(Data entries)
_ _ _ _ _ _ _
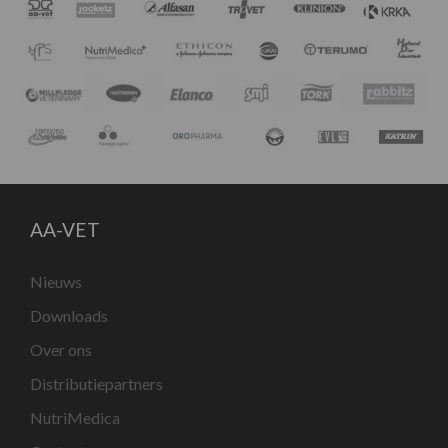
AA-VET
Nieuws
Downloads
Over ons
Distributiepartners
NutriMedica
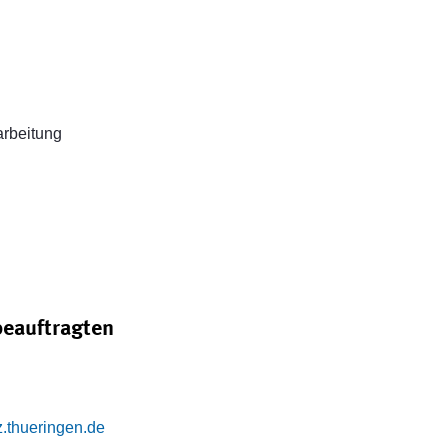
arbeitung
eauftragten
.thueringen.de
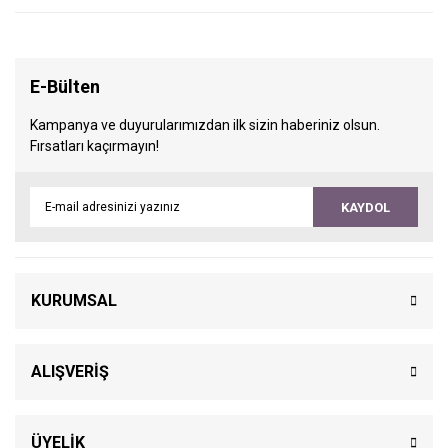
E-Bülten
Kampanya ve duyurularımızdan ilk sizin haberiniz olsun.
Fırsatları kaçırmayın!
KAYDOL
KURUMSAL
ALIŞVERİŞ
ÜYELİK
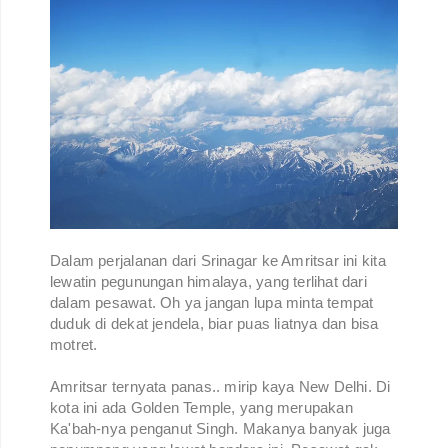
Dalam perjalanan dari Srinagar ke Amritsar ini kita
lewatin pegunungan himalaya, yang terlihat dari
dalam pesawat. Oh ya jangan lupa minta tempat
duduk di dekat jendela, biar puas liatnya dan bisa
motret.
Amritsar ternyata panas.. mirip kaya New Delhi. Di
kota ini ada Golden Temple, yang merupakan
Ka'bah-nya penganut Singh. Makanya banyak juga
_ _ _ _ _ _ _
Apart from the pictures, all of the data should be repeated exactly.

Response to the exercise:
AA-VET
Nieuws
Downloads
Over ons
Distributiepartners
NutriMedica
arbeitung
eauftragten
.thueringen.de
E-Bülten
Kampanya ve duyurularımızdan ilk sizin haberiniz olsun.
Fırsatları kaçırmayın!
KAYDOL
KURUMSAL
ALIŞVERİŞ
ÜYELİK
Dalam perjalanan dari Srinagar ke Amritsar ini kita
lewatin pegunungan himalaya, yang terlihat dari
dalam pesawat. Oh ya jangan lupa minta tempat
duduk di dekat jendela, biar puas liatnya dan bisa
motret.
Amritsar ternyata panas.. mirip kaya New Delhi. Di
kota ini ada Golden Temple, yang merupakan
Ka'bah-nya penganut Singh. Makanya banyak juga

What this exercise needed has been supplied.